[Records contained in a dataset]
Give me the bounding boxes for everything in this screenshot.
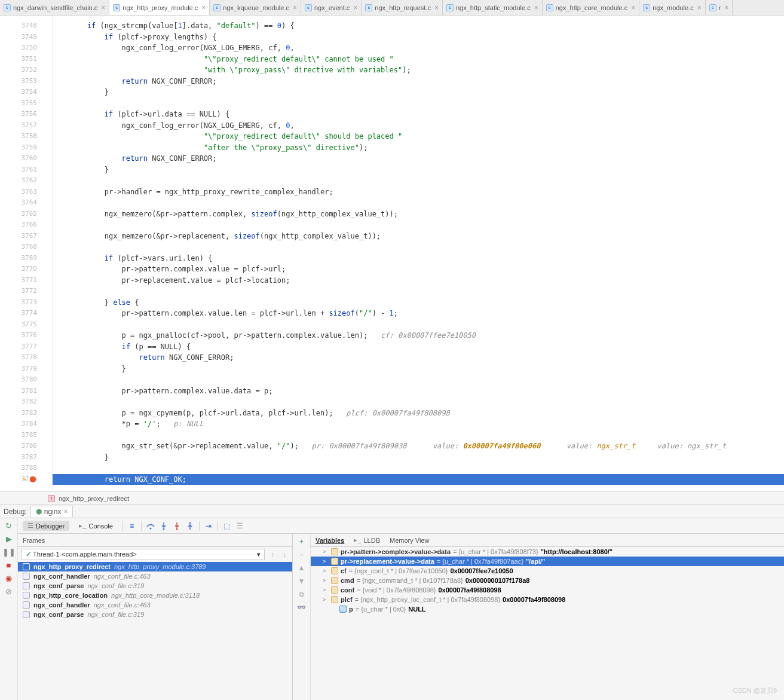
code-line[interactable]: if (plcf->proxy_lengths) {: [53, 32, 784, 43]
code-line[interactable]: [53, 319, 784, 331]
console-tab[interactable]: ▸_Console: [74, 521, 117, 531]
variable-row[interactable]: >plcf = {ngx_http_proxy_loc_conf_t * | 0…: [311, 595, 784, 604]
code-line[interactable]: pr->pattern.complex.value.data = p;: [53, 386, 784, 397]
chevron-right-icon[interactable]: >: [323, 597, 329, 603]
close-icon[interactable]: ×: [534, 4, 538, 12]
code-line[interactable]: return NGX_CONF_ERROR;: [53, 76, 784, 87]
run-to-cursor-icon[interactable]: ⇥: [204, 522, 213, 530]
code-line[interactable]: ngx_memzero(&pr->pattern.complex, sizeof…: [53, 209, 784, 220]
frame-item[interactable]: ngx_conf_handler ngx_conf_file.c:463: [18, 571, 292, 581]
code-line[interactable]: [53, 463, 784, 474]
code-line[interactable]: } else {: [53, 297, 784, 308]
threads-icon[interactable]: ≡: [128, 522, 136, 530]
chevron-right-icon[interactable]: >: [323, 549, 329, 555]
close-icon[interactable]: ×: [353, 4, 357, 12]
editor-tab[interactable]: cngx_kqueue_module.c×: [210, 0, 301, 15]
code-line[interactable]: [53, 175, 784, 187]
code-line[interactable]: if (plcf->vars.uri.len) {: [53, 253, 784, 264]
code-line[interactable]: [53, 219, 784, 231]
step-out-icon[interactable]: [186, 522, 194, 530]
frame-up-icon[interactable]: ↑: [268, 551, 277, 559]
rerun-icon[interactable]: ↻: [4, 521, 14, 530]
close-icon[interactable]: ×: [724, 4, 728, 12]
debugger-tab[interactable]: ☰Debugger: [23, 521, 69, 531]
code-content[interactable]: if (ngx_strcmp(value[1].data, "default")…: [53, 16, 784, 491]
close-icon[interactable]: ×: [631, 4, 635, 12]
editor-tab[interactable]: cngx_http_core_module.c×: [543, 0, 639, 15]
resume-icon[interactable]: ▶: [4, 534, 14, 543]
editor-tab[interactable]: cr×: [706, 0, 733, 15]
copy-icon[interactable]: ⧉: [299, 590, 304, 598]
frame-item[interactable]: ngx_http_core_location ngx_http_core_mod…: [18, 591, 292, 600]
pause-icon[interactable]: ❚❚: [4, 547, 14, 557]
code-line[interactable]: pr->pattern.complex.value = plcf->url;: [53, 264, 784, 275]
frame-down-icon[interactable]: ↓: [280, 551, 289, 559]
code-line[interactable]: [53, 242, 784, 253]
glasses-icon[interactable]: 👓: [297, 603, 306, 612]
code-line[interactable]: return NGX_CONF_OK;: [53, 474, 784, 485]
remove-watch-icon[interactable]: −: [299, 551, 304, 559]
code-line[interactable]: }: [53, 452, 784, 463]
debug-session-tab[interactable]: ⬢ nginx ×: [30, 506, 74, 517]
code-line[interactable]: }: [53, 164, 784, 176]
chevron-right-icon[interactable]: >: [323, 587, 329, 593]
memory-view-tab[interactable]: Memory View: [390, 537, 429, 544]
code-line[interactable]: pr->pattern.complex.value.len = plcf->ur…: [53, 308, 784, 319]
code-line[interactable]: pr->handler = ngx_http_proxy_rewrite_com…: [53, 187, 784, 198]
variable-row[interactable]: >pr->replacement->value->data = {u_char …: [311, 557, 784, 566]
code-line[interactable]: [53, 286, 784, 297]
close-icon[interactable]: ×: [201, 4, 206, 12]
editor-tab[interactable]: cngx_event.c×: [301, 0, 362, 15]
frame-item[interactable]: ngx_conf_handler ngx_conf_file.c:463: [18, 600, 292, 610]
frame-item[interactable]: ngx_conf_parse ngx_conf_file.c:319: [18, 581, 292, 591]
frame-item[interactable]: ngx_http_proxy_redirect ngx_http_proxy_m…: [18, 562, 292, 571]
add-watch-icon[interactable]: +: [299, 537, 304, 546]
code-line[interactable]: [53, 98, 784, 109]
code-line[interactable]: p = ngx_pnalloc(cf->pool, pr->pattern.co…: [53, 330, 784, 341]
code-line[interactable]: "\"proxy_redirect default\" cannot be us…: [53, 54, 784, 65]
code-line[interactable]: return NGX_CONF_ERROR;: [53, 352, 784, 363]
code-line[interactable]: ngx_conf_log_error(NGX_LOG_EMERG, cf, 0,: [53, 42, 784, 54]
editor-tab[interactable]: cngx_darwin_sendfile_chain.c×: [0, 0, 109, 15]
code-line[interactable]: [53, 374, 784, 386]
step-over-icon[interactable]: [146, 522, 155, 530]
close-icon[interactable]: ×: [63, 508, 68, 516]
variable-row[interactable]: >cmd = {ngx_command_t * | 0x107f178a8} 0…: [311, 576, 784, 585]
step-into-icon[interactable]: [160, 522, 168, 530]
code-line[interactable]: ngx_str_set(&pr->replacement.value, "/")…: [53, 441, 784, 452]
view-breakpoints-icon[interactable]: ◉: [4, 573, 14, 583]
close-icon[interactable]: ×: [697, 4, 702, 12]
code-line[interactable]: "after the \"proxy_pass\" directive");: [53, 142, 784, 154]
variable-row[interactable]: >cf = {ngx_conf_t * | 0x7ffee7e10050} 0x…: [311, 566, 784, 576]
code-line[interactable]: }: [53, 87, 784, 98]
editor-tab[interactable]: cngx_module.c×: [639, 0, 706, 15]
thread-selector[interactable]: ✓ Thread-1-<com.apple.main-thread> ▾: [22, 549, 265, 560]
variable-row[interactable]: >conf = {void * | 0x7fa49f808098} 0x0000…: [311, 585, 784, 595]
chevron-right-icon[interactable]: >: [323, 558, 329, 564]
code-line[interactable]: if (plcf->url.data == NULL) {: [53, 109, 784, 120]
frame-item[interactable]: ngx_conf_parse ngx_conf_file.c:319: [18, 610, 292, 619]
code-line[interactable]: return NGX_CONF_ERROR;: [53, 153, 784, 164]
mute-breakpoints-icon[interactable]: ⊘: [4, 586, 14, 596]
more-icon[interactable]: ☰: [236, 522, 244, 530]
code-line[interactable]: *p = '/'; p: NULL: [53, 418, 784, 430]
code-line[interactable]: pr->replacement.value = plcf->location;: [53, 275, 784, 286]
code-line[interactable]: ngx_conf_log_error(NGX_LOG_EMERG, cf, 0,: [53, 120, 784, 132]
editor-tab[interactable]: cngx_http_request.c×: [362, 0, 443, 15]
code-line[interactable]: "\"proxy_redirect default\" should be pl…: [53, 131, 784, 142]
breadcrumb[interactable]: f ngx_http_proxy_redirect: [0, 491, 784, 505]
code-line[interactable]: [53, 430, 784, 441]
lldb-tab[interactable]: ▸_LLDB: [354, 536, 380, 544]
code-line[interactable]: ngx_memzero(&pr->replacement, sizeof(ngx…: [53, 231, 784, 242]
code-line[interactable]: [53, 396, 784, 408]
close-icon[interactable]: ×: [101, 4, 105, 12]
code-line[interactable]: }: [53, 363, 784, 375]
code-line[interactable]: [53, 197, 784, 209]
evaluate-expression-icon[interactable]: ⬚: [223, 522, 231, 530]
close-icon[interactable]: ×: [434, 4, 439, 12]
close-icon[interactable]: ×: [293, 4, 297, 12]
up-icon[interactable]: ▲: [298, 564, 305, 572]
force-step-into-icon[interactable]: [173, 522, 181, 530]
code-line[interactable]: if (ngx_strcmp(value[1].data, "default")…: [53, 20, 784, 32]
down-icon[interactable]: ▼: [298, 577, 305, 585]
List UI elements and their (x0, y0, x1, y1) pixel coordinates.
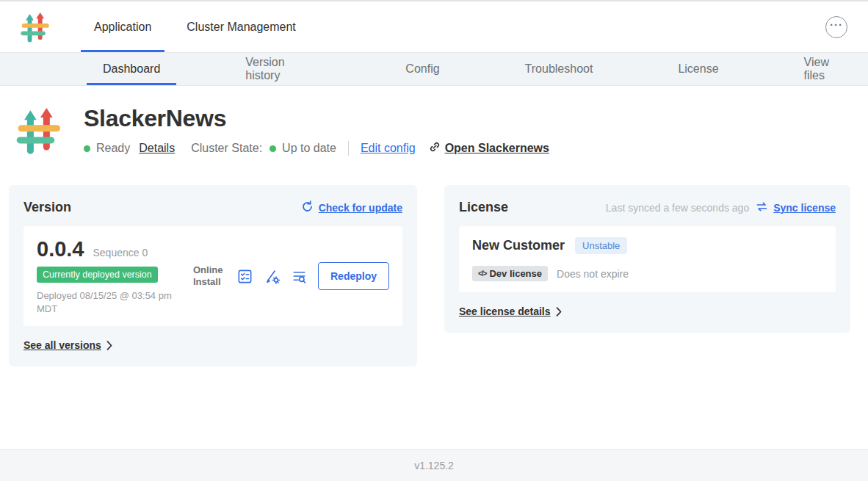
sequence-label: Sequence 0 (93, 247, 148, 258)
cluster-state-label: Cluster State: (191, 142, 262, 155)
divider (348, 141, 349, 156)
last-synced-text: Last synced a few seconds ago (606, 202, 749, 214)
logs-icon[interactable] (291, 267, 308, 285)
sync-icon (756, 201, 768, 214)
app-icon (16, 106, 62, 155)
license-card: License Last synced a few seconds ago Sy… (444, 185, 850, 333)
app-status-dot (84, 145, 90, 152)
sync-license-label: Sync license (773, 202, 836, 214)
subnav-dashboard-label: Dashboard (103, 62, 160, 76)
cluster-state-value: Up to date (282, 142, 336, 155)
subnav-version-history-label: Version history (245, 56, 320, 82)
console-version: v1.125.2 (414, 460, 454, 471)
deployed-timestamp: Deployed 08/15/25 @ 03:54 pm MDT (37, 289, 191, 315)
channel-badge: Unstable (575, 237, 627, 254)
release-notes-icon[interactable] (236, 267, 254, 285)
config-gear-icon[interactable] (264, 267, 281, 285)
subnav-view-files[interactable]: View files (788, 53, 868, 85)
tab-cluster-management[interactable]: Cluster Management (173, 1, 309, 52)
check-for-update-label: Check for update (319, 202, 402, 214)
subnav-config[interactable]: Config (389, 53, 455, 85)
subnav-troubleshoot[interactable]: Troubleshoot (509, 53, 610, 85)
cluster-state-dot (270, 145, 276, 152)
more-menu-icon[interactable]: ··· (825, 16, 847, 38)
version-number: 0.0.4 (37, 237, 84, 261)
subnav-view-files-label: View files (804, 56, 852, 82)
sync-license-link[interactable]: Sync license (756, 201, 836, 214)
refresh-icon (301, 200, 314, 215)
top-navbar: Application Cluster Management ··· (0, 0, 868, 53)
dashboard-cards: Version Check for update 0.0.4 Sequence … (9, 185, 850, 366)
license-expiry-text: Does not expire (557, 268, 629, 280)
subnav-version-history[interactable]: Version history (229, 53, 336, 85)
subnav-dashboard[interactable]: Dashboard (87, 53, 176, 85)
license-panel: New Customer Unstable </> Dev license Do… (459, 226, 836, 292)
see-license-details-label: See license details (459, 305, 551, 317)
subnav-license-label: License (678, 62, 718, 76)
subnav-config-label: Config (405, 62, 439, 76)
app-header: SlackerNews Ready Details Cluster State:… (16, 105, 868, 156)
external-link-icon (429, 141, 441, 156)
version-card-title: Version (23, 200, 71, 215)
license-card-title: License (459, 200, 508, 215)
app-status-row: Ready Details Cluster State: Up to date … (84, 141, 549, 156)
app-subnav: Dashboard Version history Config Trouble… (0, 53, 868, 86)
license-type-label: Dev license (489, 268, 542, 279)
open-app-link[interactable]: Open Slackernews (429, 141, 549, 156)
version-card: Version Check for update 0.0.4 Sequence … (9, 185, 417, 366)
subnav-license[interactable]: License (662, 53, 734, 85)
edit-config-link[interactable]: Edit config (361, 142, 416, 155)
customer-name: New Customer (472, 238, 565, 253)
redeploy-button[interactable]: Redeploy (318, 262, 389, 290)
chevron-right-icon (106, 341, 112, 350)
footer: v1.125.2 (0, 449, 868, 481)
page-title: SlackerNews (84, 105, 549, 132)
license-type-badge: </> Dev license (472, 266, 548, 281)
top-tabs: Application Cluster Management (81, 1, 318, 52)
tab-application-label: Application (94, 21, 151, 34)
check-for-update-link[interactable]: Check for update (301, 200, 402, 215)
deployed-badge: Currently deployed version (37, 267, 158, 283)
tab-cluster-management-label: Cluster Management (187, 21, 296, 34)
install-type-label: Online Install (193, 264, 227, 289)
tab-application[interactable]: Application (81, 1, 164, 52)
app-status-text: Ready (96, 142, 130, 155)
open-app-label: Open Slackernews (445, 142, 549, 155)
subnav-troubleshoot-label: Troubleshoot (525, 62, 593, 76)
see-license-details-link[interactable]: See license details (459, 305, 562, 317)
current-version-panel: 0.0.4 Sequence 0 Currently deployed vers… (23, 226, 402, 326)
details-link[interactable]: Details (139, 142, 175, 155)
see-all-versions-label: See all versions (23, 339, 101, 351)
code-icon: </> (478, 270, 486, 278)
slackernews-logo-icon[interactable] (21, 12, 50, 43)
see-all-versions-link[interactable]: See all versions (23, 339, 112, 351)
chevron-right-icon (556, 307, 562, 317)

TASK GOAL: Show all of the lines above in which "Unstable" is present.

RESPONSE AREA:
channel-badge: Unstable (575, 237, 627, 254)
license-panel: New Customer Unstable </> Dev license Do… (459, 226, 836, 292)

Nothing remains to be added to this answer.